Le représentant gouvernemental de l’Inde a remercié le gouvernement pour son engagement en faveur de ses obligations internationales, ainsi que pour les informations qu’il a fournies sur les mesures positives prises pour réduire les écarts de salaire et les niveaux de pauvreté, ainsi que pour élever le niveau de vie. La participation des partenaires sociaux concernés, en particulier de ceux qui représentent les plus vulnérables, contribue à la réalisation de l’objectif de la convention.

La membre gouvernementale de Cuba, souscrivant à la déclaration faite au nom du GRULAC, a estimé que la Commission de la Conférence doit tenir compte, lors de l’analyse du présent cas, des informations fournies par le gouvernement au sujet de l’application de la convention. Au cours des dernières années, le gouvernement a augmenté le salaire minimum de manière proportionnelle à la croissance de l’économie et à la production du pays, dans le cadre d’un processus qui tient compte de la position des partenaires sociaux et qui respecte le cadre institutionnel établi par la loi. L’oratrice a également fait l’éloge du gouvernement qui est l’un des premiers de la région à être parvenu à réduire les inégalités salariales et d’autre nature, favorisant ainsi la réalisation de la justice sociale. Le gouvernement respecte non seulement les éléments de procédure, mais également les objectifs de la convention que sont l’amélioration du niveau de vie des travailleurs et de la population.

Le membre employeur du Honduras a fait observer que le gouvernement a fixé des hausses du salaire minimum sans dialogue social ni consultation des employeurs.

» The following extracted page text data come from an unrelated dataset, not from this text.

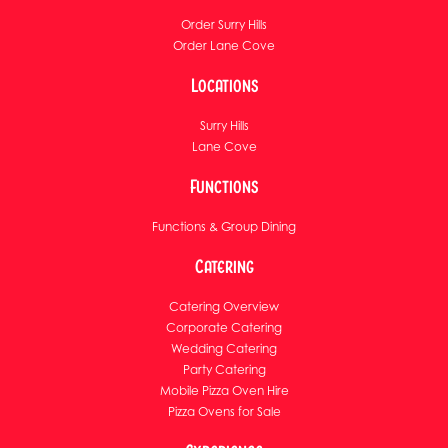
Order Surry Hills
Order Lane Cove
Locations
Surry Hills
Lane Cove
Functions
Functions & Group Dining
Catering
Catering Overview
Corporate Catering
Wedding Catering
Party Catering
Mobile Pizza Oven Hire
Pizza Ovens for Sale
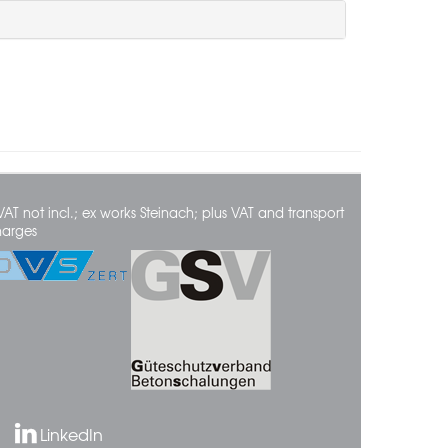
VAT not incl.; ex works Steinach; plus VAT and transport
harges
LinkedIn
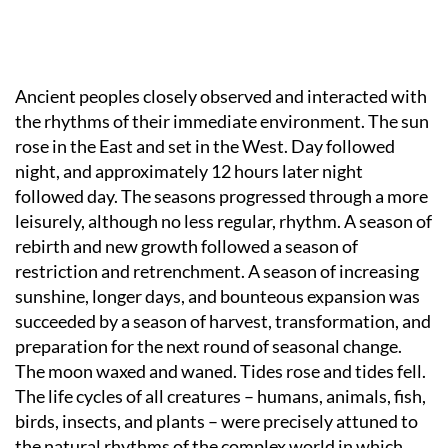
Ancient peoples closely observed and interacted with
the rhythms of their immediate environment. The sun
rose in the East and set in the West. Day followed
night, and approximately 12 hours later night
followed day. The seasons progressed through a more
leisurely, although no less regular, rhythm. A season of
rebirth and new growth followed a season of
restriction and retrenchment. A season of increasing
sunshine, longer days, and bounteous expansion was
succeeded by a season of harvest, transformation, and
preparation for the next round of seasonal change.
The moon waxed and waned. Tides rose and tides fell.
The life cycles of all creatures – humans, animals, fish,
birds, insects, and plants – were precisely attuned to
the natural rhythms of the complex world in which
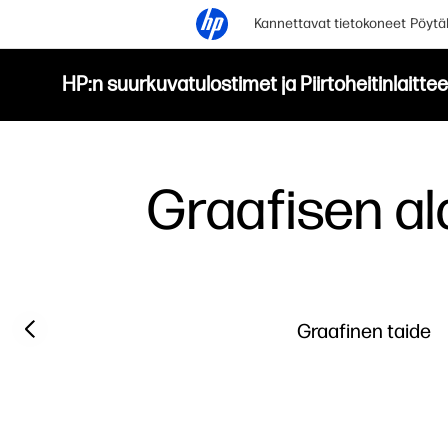
Kannettavat tietokoneet
Pöytä
HP:n suurkuvatulostimet ja Piirtoheitinlaittee
Graafisen a
Previous slide
Graafinen taide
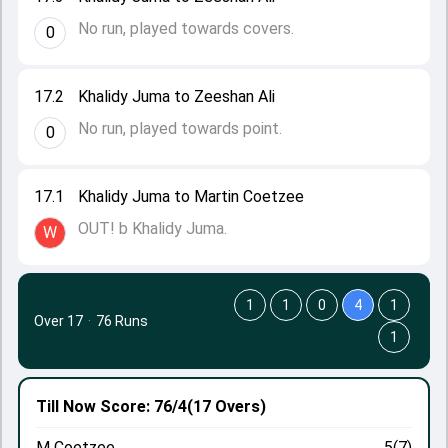
No run, played towards covers.
0
17.2
Khalidy Juma to Zeeshan Ali
No run, played towards point.
0
17.1
Khalidy Juma to Martin Coetzee
OUT! b Khalidy Juma.
W
1
1
0
4
1
Over 17
·
76 Runs
1
Till Now
Score: 76/4
(17 Overs)
M Coetzee
5(7)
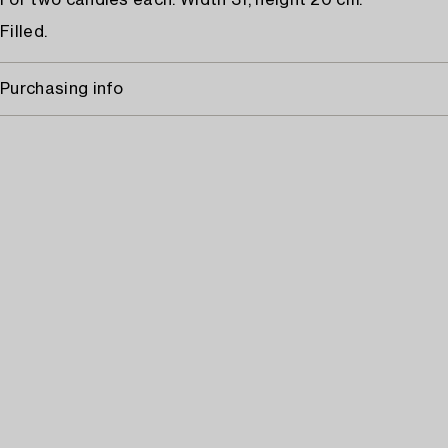
For two candles each. Width 31, height 20 cm.
Filled.
Purchasing info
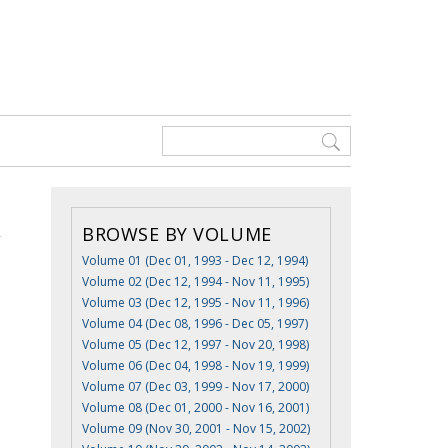
BROWSE BY VOLUME
Volume 01 (Dec 01, 1993 - Dec 12, 1994)
Volume 02 (Dec 12, 1994 - Nov 11, 1995)
Volume 03 (Dec 12, 1995 - Nov 11, 1996)
Volume 04 (Dec 08, 1996 - Dec 05, 1997)
Volume 05 (Dec 12, 1997 - Nov 20, 1998)
Volume 06 (Dec 04, 1998 - Nov 19, 1999)
Volume 07 (Dec 03, 1999 - Nov 17, 2000)
Volume 08 (Dec 01, 2000 - Nov 16, 2001)
Volume 09 (Nov 30, 2001 - Nov 15, 2002)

En l’absence de réponse à la demande de la CEPB de participer à la consultation, les ministres d’Etat affirment que, en tant que représentants d’un gouvernement de travailleurs, ils ne doivent travailler qu’avec ceux-ci. Le secteur privé ignore si les critères énoncés à l’article 3 de la convention sont pris en compte dans les négociations du gouvernement avec la COB, à savoir les facteurs économiques de productivité, aux fins de détermination de la hausse des salaires. L’orateur souligne également que non seulement le secteur privé se voit imposer les hausses de salaire, mais il est également tenu de signer des conventions salariales dans des délais précis avec les syndicats, sous peine d’amendes et de sanctions. L’exclusion de la participation des employeurs à la fixation des salaires minima contrevient aux dispositions de la convention et aux principes du dialogue social et du tripartisme, qui sont la pierre angulaire de l’OIT. La commission devra instamment prier le gouvernement de respecter la convention et de permettre aux employeurs de participer à la consultation.

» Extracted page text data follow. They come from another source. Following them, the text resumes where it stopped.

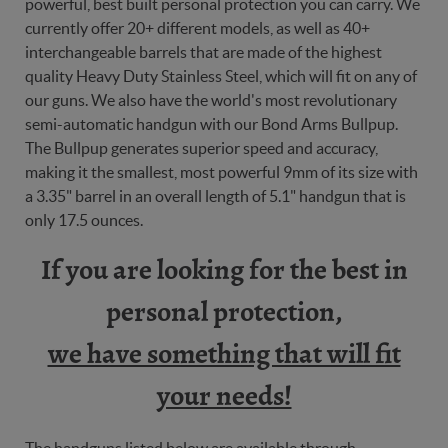
powerful, best built personal protection you can carry. We
currently offer 20+ different models, as well as 40+
interchangeable barrels that are made of the highest
quality Heavy Duty Stainless Steel, which will fit on any of
our guns. We also have the world's most revolutionary
semi-automatic handgun with our Bond Arms Bullpup.
The Bullpup generates superior speed and accuracy,
making it the smallest, most powerful 9mm of its size with
a 3.35" barrel in an overall length of 5.1" handgun that is
only 17.5 ounces.
If you are looking for the best in
personal protection,
we have something that will fit
your needs!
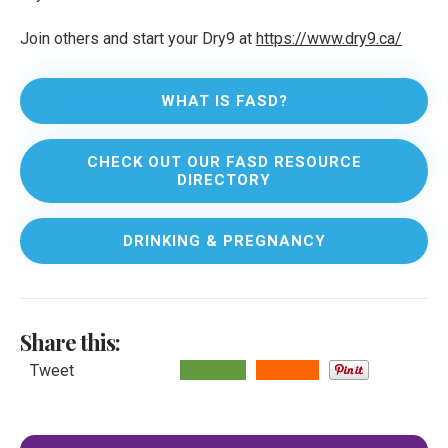
Join others and start your Dry9 at
https://www.dry9.ca/
WHAT IS FASD?
CHECK OUT OUR FASD RESOURCE
DIRECTORY
DRINKING & PREGNANCY
Share this:
Tweet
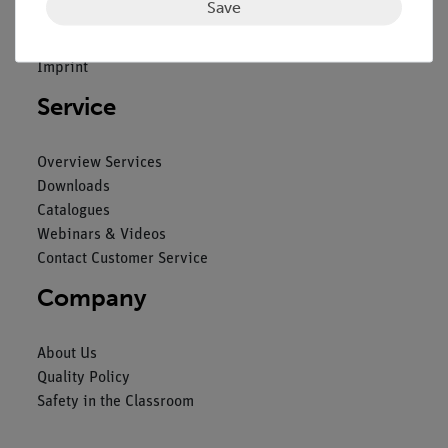
Save
General Terms and Conditions
Privacy Declaration
Imprint
Service
Overview Services
Downloads
Catalogues
Webinars & Videos
Contact Customer Service
Company
About Us
Quality Policy
Safety in the Classroom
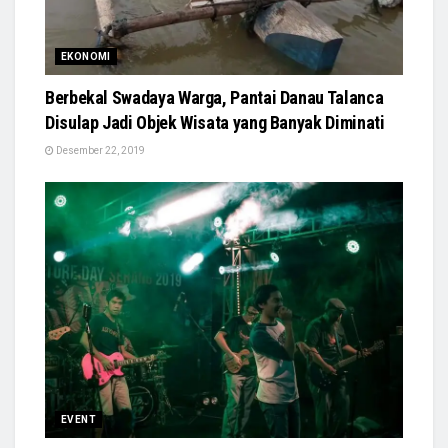
EKONOMI
Berbekal Swadaya Warga, Pantai Danau Talanca
Disulap Jadi Objek Wisata yang Banyak Diminati
Desember 22, 2019
EVENT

Le membre gouvernemental de l’Uruguay a relevé avec un intérêt particulier les spécificités propres à l’application de la convention dans la région, dans laquelle il estime que, souvent, les organisations syndicales ne disposent ni de la formation ni des capacités ou du niveau nécessaires pour élaborer des méthodes de fixation de salaires minima. Ainsi, il attire l’attention sur les bonnes pratiques récentes de son pays en matière de dialogue social, de tripartisme, de consultation et de négociation collective. Le gouvernement de l’Uruguay est disposé à établir un plan de coopération avec le gouvernement bolivien pour renforcer et développer les méthodes existantes dans le pays. L’orateur a invité le gouvernement à poursuivre l’action qu’il mène pour renforcer le dialogue social et le tripartisme.

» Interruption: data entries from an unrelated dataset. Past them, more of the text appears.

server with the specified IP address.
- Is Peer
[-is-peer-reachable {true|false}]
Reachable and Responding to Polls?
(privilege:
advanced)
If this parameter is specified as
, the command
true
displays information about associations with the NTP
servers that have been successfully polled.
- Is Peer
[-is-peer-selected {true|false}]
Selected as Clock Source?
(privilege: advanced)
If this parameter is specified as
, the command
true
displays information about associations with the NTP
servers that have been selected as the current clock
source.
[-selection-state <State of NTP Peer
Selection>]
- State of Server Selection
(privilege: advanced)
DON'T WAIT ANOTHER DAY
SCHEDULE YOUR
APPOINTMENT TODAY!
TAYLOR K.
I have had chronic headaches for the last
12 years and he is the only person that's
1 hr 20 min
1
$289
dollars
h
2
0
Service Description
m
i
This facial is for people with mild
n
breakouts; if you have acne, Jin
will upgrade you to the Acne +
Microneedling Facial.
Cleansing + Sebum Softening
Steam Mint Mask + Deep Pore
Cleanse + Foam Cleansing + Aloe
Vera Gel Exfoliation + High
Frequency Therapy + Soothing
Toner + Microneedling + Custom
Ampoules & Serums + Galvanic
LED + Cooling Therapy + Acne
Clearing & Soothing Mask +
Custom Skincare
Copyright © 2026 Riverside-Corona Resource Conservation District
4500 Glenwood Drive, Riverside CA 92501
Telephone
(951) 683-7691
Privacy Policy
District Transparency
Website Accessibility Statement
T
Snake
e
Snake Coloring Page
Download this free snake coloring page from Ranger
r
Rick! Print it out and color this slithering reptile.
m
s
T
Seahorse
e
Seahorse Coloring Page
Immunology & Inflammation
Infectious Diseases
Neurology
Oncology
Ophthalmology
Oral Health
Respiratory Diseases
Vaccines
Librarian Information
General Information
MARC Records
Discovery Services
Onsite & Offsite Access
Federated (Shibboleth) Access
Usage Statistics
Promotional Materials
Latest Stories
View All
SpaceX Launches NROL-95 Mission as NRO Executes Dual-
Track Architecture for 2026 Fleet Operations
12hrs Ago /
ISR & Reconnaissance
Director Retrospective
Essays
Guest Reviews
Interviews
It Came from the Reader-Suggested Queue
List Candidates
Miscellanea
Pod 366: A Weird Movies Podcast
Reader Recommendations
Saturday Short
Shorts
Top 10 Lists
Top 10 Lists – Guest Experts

Le membre gouvernemental de l’Algérie a exprimé son soutien au gouvernement qui confirme son engagement pour la mise en œuvre de la convention par l’adoption de mesures visant à: 1) valoriser les salaires minima et réduire les inégalités de salaires pour répondre aux besoins des travailleurs et de leurs familles; 2) fixer des salaires minima en consultation avec les représentants des employeurs et des travailleurs; 3) encourager le dialogue et les consultations, ainsi que le contrôle du respect des taux de salaires minima fixés. Le gouvernement est engagé dans un processus de réformes économiques et aborde un certain nombre de priorités en matière de justice sociale et de droits fondamentaux. La fixation des salaires proportionnelle à la croissance économique et à la production est conforme aux dispositions de la convention. Les mesures prises par le gouvernement ont pour objectif la cohésion sociale, la réduction du chômage et la croissance inclusive. La commission est invitée à prendre en considération les réponses détaillées du gouvernement.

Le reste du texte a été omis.